After the relationship ended in 2007 (before the passage of New York’s Marriage Equality Act [see, Domestic Relations Law §§ 10-a, 10-b]), Ms. Dee commenced this action seeking to enforce the alleged oral “joint venture/partnership” agreement. Under that agreement, Ms. Dee was to share in assets, including Ms. Rakower’s retirement contributions and earnings, in exchange for Ms. Dee leaving her full-time job to care for the parties’ children.

Before they had children, each party was employed full-time, earning a salary and retirement benefits. The parties pooled their respective salaries to meet their shared expenses. The parties purchased a house as joint tenants with rights of survivorship.

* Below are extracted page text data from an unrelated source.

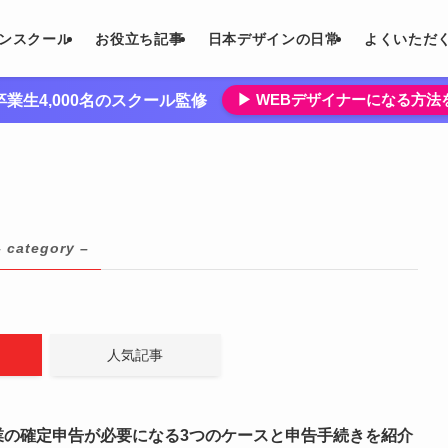
インスクール
お役立ち記事
日本デザインの日常
よくいただ
▶︎ WEBデザイナーになる方
業生4,000名のスクール監修
– category –
人気記事
業の確定申告が必要になる3つのケースと申告手続きを紹介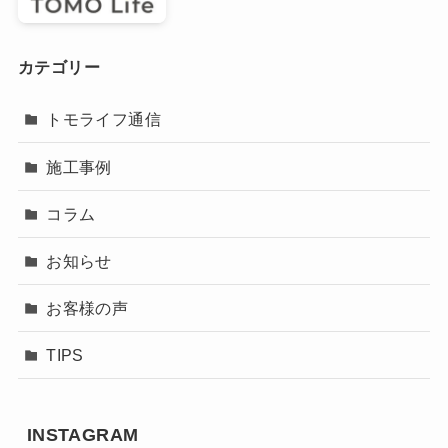
カテゴリー
トモライフ通信
施工事例
コラム
お知らせ
お客様の声
TIPS
INSTAGRAM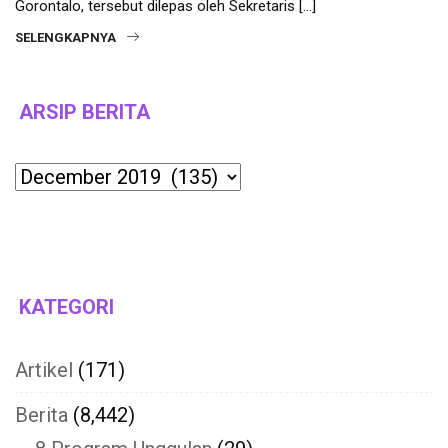
Gorontalo, tersebut dilepas oleh Sekretaris […]
SELENGKAPNYA
ARSIP BERITA
Archives
KATEGORI
Artikel
(171)
Berita
(8,442)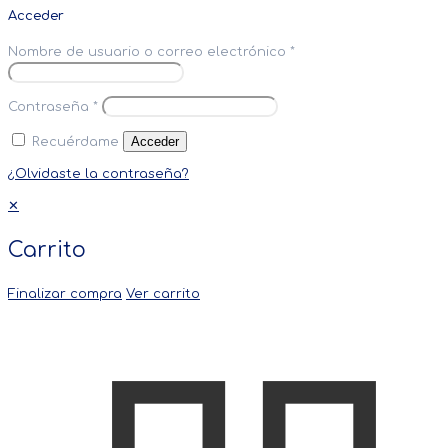
Acceder
Nombre de usuario o correo electrónico
*
Contraseña
*
Acceder
Recuérdame
¿Olvidaste la contraseña?
✕
Carrito
Finalizar compra
Ver carrito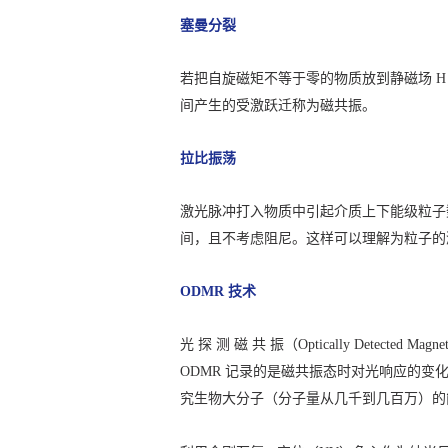
塞曼分裂
若把自旋磁矩不等于零的物质放到静磁场 H 中 ,
间产生的受激跃迁称为磁共振。
拉比振荡
激光脉冲打入物质中引起介质上下能级粒子
间，且不考虑阻尼。这样可以理解为粒子的
ODMR 技术
光 探 测 磁 共 振（Optically Dete
ODMR 记录的是磁共振态时对光响应的变
究生物大分子（分子量从几千到几百万）的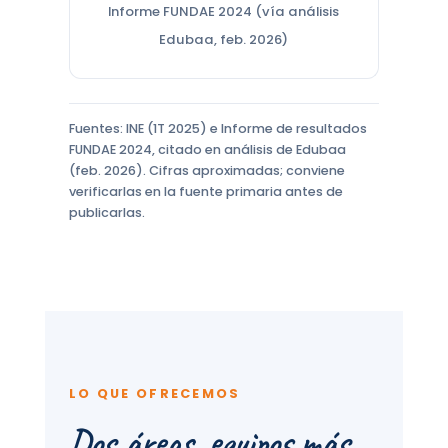
Informe FUNDAE 2024 (vía análisis
Edubaa, feb. 2026)
Fuentes: INE (1T 2025) e Informe de resultados
FUNDAE 2024, citado en análisis de Edubaa
(feb. 2026). Cifras aproximadas; conviene
verificarlas en la fuente primaria antes de
publicarlas.
LO QUE OFRECEMOS
Dos áreas, equipos más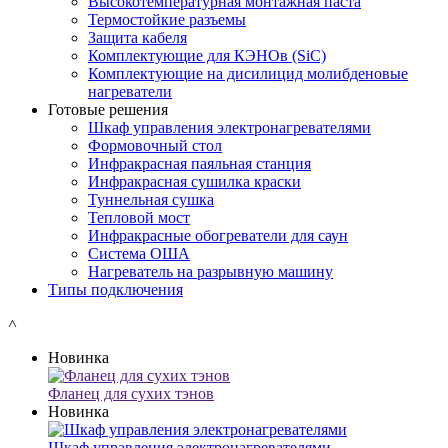
Высокотемпературная монтажная паста
Термостойкие разъемы
Защита кабеля
Комплектующие для КЭНОв (SiC)
Комплектующие на дисилицид молибденовые
нагреватели
Готовые решения
Шкаф управления электронагревателями
Формовочный стол
Инфракрасная паяльная станция
Инфракрасная сушилка краски
Туннельная сушка
Тепловой мост
Инфракрасные обогреватели для саун
Система ОША
Нагреватель на разрывную машину
Типы подключения
˄
Новинка
Фланец для сухих тэнов
Новинка
Шкаф управления электронагревателями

After the parties’ first child was born, the parties agreed, it was alleged, that given the cost of child care, Ms. Dee would eschew her full-time employment and work part-time so that she could be home with the children and perform other non-financial services for the benefit of the family and for the parties’ partnership and/or joint venture while Ms Rakower would continue to work full-time. Ms. Dee alleged that her decision to leave her full-time employment was based upon the parties’ specific agreement that Ms. Dee would be entitled to one half of Ms. Rakower’s retirement contributions and earnings for the period.

Ms. Rakower moved to dismiss Ms. Dee’s complaint. Kings County Supreme Court Justice Yvonne Lewis granted that motion, determining that the facts did not support causes of action for breach of contract, to impose a constructive trust, for unjust enrichment or for an accounting.